蝶人戯画録

毎日お届けする文芸、映画、エッセイ、詩歌の花束です。

西瓜の味


バガテルop106

今日も今年10回目の海水浴から帰ってきました。毎日のように少し昼寝をして、午後から1時間だけ海水浴に行くのです。そして帰りには逗子池田通りのウララ果物屋さんで大きな三浦西瓜を買ってきて食後にいただきます。げに、西瓜ほど美味しい果物は、ありません。

その定番に加えて、到来物の甘い甘い桃だの甲州葡萄などもどんどん食べていると、家の外ではニイニイ、アブラ、ミンミン、それに時折は関西から北上してきたクマゼミもやってきて、小さな庭のまわりでいつまでも恋の混声合唱を繰り広げています。

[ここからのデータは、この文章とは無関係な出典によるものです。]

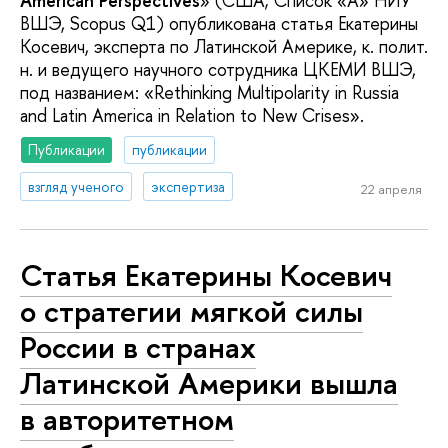
American Perspectives
» (США; Список «А» НИУ
ВШЭ, Scopus Q1) опубликована статья Екатерины
Косевич, эксперта по Латинской Америке, к. полит.
н. и ведущего научного сотрудника ЦКЕМИ ВШЭ,
под названием: «Rethinking Multipolarity in Russia
and Latin America in Relation to New Crises».
Публикации
публикации
взгляд ученого
экспертиза
22 апреля
Статья Екатерины Косевич
о стратегии мягкой силы
России в странах
Латинской Америки вышла
в авторитетном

うちの中には1台もエアコンはないけれど、涼しい風が陋屋に吹きわたり、東の窓一面に2階まで這いあがった天青と沖縄雀瓜が強い日差しを遮ってくれます。

世間ではちかぢか政権が交代するとか、元アイドルがジキルとハイドだったとか、地震が明日やってくるとか、そのうちに世界が終焉するとか、ラチもなくラアラアと騒いでいるようですが、いったいそれがなんだというのでしょうか? われらは生きる間は生きており、死ぬるときにはみな死ぬのです。

後で振り返ったときに、恐らくはあのときがいちばんだったと思えるような人生の小さな夏休み、平穏無事で格別なことが何ひとつ起こらないこのささやかな仕合わせを、朝な夕なにじっとかみしめているところです。